Jarak yang jauh dan medan yang sulit menyebabkan ekspedisi "pengumpulan berita" ini sepenuhnya dilakukan dengan berjalan kaki. Pada suatu kesempatan, Ibu Tho dan seorang rekannya meminta tumpangan di truk pengangkut kayu ke K7 (Phuoc Tra, Hiep Duc) untuk bekerja, tetapi mereka hanya sampai setengah jalan sebelum hujan deras turun, truk tersebut terjebak di lumpur, dan mereka harus menggulung celana mereka dan berjalan kaki sepanjang hari.
“Jalan menuju K7 semuanya berupa hutan lebat. Karena kami tidak membawa makanan, kami berdua harus menahan lapar selama berjam-jam. Untungnya, kami menemukan rumah seorang penduduk desa larut malam, dan kami masuk untuk meminta makanan; jika tidak, kami pasti sudah pingsan di hutan,” cerita Ibu Tho.
Ibu Tho mengatakan bahwa jurnalisme, terlepas dari zamannya, selalu berharga. Dengan memenuhi misinya dalam menyebarkan informasi, jurnalisme berkontribusi dalam meningkatkan kesadaran publik, memberikan pengetahuan baru kepada masyarakat untuk meningkatkan taraf hidup mereka, membangun kehidupan yang lebih baik, dan mengurangi kemiskinan.

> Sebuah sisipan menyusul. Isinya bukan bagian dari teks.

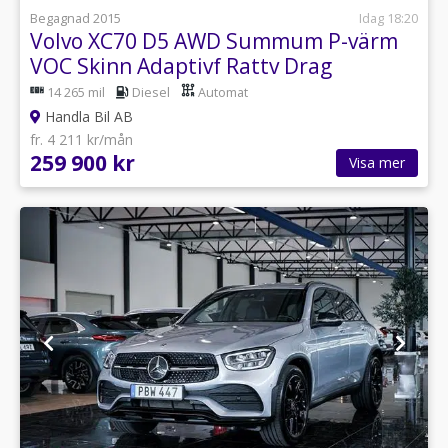
Begagnad 2015
Idag 18:20
Volvo XC70 D5 AWD Summum P-värm
VOC Skinn Adaptivf Rattv Drag
14 265 mil
Diesel
Automat
Handla Bil AB
fr. 4 211 kr/mån
259 900 kr
Visa mer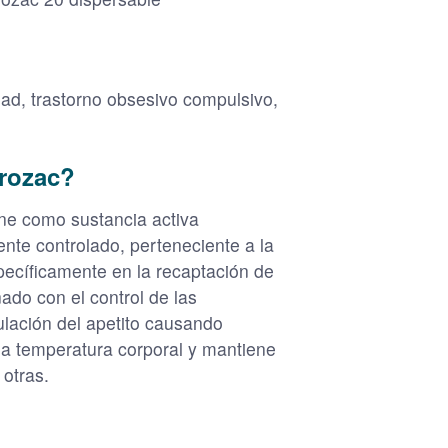
dad, trastorno obsesivo compulsivo,
Prozac?
ne como sustancia activa
te controlado, perteneciente a la
specíficamente en la recaptación de
ado con el control de las
ulación del apetito causando
 la temperatura corporal y mantiene
 otras.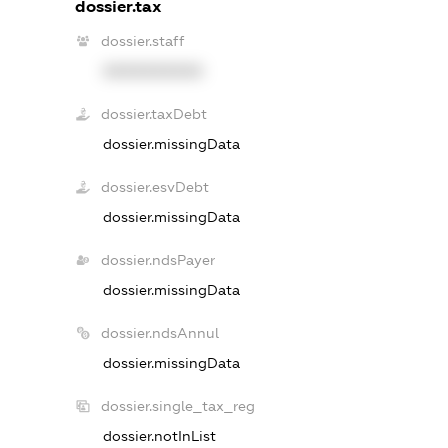
dossier.tax
dossier.staff
XXXXXXXXXX
dossier.taxDebt
dossier.missingData
dossier.esvDebt
dossier.missingData
dossier.ndsPayer
dossier.missingData
dossier.ndsAnnul
dossier.missingData
dossier.single_tax_reg
dossier.notInList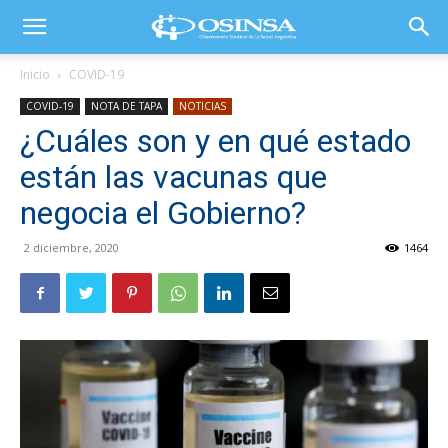
Inicio
COVID-19
COVID-19
NOTA DE TAPA
NOTICIAS
¿Cuáles son y en qué estado
están las vacunas que
negocia el Gobierno?
2 diciembre, 2020
1464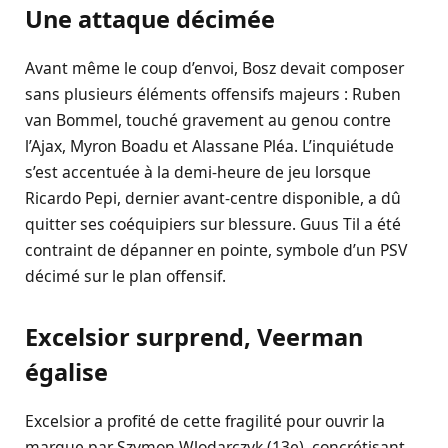
Une attaque décimée
Avant même le coup d’envoi, Bosz devait composer
sans plusieurs éléments offensifs majeurs : Ruben
van Bommel, touché gravement au genou contre
l’Ajax, Myron Boadu et Alassane Pléa. L’inquiétude
s’est accentuée à la demi-heure de jeu lorsque
Ricardo Pepi, dernier avant-centre disponible, a dû
quitter ses coéquipiers sur blessure. Guus Til a été
contraint de dépanner en pointe, symbole d’un PSV
décimé sur le plan offensif.
Excelsior surprend, Veerman
égalise
Excelsior a profité de cette fragilité pour ouvrir la
marque par Szymon Wlodarczyk (13e), concrétisant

Selama masa jabatannya sebagai Wakil Sekretaris Komite Partai Komune Song Tra pada tahun-tahun setelah 1990-an, dalam pertemuan dengan masyarakat, ia sering menggunakan kisah-kisah inspiratif dari artikel surat kabar untuk mempromosikan dan mendorong partisipasi; terutama dalam memperhatikan pengembangan pendidikan, pelestarian budaya, dan model ekonomi kolektif yang patut dicontoh… menjadikan perjalanan membangun kehidupan baru lebih kaya dan praktis.